After a wind gust to 118 mph in County Cork parts of the Irish countryside are littered with debris following Storm Ophelia. The storm was a remarkable one.
Hurricane Ophelia strengthened to a category 3 hurricane near the Azores and was a hurricane as late as 11 p.m. Sunday night just hours before striking Ireland. With the exception of Hurricane Debbie (1961) this is the farthest northeast a hurricane has been observed in the Atlantic Ocean.
The cold water around Ireland is not hospitable to hurricanes, however. Ophelia lost its tropical characteristics as expected before making landfall on the Dingle Peninsula early Monday. While the storm was no longer a hurricane - much like Sandy - it didn't weaken. In fact, Ophelia strengthened as it continued to get its energy from the a powerful jet stream over the North Atlantic.
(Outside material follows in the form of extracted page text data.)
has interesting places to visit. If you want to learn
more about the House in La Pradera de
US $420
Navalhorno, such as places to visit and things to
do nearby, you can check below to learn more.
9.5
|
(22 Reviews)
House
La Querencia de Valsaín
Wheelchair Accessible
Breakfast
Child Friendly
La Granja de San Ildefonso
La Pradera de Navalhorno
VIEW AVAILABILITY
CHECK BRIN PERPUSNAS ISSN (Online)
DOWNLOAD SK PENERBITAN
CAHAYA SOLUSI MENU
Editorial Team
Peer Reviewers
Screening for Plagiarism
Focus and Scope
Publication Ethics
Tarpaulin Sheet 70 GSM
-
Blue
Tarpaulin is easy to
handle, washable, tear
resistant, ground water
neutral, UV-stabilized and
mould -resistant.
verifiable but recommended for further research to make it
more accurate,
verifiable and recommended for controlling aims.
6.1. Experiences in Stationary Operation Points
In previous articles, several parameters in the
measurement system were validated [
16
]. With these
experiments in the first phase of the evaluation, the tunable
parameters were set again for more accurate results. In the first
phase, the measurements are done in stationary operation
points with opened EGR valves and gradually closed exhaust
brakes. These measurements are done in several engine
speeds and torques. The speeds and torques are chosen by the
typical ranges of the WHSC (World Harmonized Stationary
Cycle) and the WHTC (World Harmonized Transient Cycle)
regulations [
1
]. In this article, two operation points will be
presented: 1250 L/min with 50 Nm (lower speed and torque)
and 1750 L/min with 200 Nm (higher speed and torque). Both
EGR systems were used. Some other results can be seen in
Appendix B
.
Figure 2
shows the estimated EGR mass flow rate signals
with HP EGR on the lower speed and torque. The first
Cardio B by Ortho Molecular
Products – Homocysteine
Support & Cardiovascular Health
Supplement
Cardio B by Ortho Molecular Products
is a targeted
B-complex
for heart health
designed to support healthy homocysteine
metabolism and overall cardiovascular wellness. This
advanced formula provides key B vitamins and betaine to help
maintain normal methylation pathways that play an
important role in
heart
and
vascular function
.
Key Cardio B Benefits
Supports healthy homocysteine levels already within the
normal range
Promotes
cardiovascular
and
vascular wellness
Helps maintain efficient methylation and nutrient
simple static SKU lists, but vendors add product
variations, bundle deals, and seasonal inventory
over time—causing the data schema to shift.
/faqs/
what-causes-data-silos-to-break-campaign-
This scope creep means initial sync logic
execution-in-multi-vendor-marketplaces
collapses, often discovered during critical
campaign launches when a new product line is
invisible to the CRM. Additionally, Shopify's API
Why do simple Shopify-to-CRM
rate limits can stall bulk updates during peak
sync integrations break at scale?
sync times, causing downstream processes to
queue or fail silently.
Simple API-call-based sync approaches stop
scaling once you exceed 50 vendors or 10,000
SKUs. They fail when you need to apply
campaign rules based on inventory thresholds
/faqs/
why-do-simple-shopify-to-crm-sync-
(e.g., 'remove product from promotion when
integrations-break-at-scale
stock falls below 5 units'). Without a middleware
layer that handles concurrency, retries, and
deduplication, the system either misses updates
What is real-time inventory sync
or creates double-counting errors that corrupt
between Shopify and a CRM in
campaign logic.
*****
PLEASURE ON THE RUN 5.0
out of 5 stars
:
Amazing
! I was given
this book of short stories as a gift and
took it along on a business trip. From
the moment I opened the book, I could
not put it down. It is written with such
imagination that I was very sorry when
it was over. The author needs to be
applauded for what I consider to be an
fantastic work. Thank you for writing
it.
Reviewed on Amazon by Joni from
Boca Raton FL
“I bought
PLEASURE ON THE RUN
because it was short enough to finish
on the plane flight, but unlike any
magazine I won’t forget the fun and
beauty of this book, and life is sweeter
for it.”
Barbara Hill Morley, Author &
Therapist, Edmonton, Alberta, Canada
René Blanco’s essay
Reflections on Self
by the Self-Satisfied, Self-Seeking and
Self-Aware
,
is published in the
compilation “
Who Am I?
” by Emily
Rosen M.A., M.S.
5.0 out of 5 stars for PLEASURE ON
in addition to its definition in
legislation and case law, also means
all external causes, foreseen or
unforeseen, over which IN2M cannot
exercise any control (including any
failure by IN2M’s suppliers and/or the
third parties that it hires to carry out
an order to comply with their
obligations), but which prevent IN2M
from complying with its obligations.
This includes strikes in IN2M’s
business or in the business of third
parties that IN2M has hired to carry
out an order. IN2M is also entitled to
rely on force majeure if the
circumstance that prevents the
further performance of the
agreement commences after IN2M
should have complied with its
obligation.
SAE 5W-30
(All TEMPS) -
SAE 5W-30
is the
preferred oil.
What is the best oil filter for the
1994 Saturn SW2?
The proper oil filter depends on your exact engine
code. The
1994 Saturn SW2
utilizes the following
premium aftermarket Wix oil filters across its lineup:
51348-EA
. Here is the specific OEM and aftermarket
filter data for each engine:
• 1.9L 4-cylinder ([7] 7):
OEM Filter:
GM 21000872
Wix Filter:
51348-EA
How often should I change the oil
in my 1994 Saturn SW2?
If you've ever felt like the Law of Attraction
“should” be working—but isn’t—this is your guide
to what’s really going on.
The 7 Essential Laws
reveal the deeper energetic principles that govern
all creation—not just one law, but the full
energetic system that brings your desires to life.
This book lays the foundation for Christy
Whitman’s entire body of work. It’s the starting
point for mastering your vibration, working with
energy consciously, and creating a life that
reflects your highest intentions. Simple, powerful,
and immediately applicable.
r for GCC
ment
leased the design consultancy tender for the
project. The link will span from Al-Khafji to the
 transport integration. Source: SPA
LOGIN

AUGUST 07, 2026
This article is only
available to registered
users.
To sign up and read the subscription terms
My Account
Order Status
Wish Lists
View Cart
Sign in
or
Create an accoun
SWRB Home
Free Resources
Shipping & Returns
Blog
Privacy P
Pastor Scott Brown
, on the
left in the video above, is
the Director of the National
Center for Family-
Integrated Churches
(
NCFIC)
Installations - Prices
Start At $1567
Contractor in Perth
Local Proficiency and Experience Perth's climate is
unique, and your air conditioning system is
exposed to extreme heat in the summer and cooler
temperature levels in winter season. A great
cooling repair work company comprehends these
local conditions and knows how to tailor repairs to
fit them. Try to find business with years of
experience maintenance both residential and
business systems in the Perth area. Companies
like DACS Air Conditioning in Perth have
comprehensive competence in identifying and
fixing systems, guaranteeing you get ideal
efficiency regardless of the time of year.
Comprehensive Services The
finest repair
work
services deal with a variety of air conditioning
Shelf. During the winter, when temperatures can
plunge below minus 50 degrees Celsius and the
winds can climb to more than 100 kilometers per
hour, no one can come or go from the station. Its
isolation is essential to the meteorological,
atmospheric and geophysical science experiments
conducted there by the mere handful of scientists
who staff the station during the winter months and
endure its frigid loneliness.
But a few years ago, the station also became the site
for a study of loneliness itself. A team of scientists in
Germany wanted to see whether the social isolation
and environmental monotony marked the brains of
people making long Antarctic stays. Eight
Ireland is no stranger to powerful Autumn and winter storms though Ophelia was one of the stronger ones in recent years. 400,000 utility customers lost power from the storm and there was quite a bit of structural damage in Counties Cork and Kerry. Storm surge flooding was quite widespread in some areas on the southern and western coasts of of Ireland - including Galway.
One incredible side effect of Ophelia was the storm's wind managed to fan wildfires in Portugal and the storm's circulation sucked the smoke north into the United Kingdom. In London, the afternoon sky turned a creepy orange/red thanks to Ophelia and the horrific wildfires Ophelia helped fan on the Iberian Peninsula.
A remarkable storm during a remarkable hurricane season.